Last Friday's snowstorm might have been the worst April Fool's joke to hit Boston in years, but at least it was over in time for grillmaster Eric Meyer to haul out his oversized Weber kettle grill for Formaggio Kitchen's weekly Saturday sidewalk barbecue.
Meyer's brazen grill schedule stretches from the end of March through October, and there is plenty of reason to brave the colder months in line with fellow barbecue lovers; your nose will indicate as much as you come within blocks of the Huron Village market.

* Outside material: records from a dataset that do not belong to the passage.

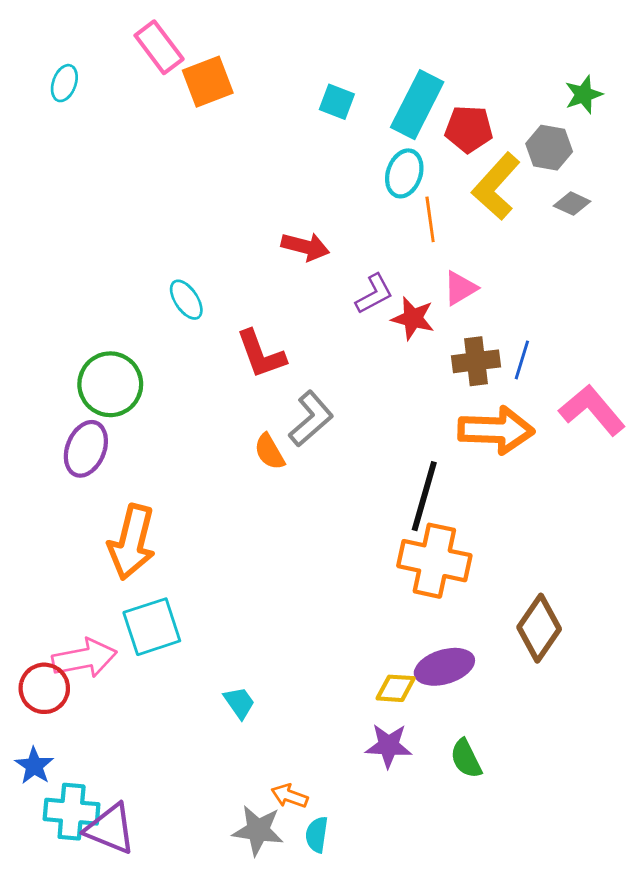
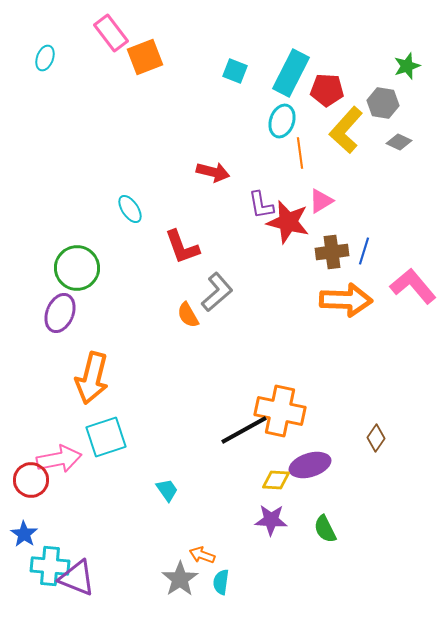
purple L-shape: (374, 294) -> (261, 205), turned 108
red star: (413, 318) -> (288, 222), size x1.4
black line: (424, 496) -> (244, 430), moved, turned 45
orange cross: (434, 561) -> (280, 411), moved
brown diamond: (539, 628) -> (376, 438), size x0.6
gray star: (258, 830) -> (180, 579), turned 30

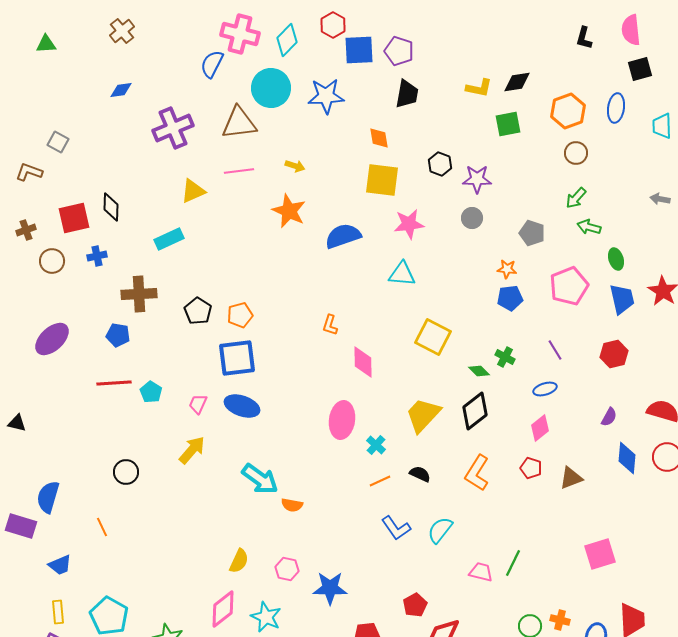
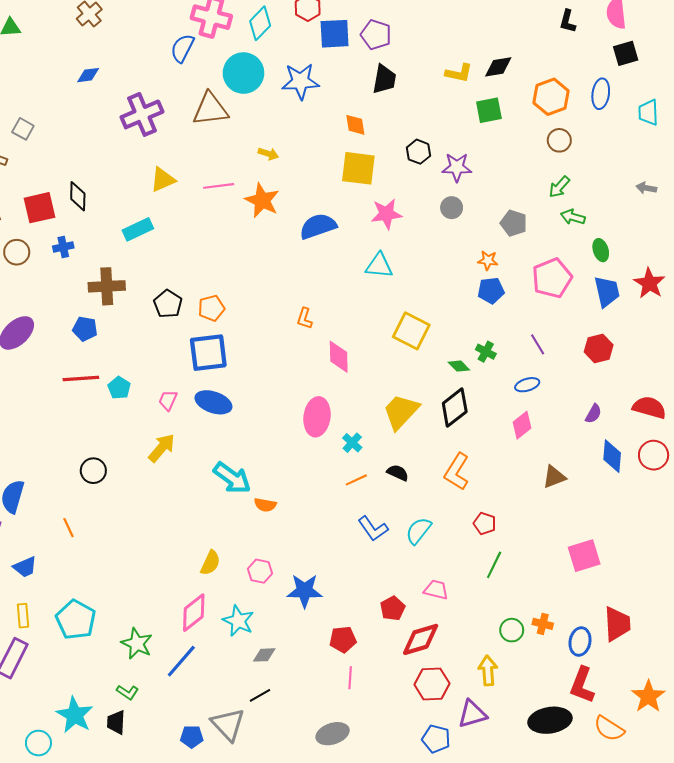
pink line: (239, 171) -> (219, 186), moved
red pentagon: (531, 468) -> (485, 523), moved
pink trapezoid: (481, 572) -> (436, 590), moved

He starts cooking meat on Thursday, when he lights a fistful of coals, piles on some soaked wood, and smokes Texas ribs, chicken, pork, brisket, and lamb for six hours. On Friday, he finishes cooking the meat, and by 11 a.m. on Saturday has a full spread of food to peddle: ribs ($25 full/$12 half); half chickens ($10); half-pound Pearl hotdogs stuffed into hollowed-out baguettes ($7) and smaller links from Niman Ranch ($5); brisket ($10 large/$6 small); kettles of spicy pulled chicken ($10 large/$6 small), pork ($10 large/$6 small), and lamb ($12 large/$8 small) ready to be packed into Iggy's brioche or ciabatta buns with caramelized onions and a ladle of their house barbecue sauce; pit-baked navy beans spiced with the same house rub that's applied to all the meats ($4); lightly mayonnaise-d coleslaw ($3); and spicy cornbread that they'll throw over the coals until the edges are crisped up ($1).
My best advice: Go early, 'cause the menu gets shorter as the day goes on. This was the first time I arrived in time for a lamb sandwich, and the slightly gamey, rosemary-scented shreds were well worth the early trip.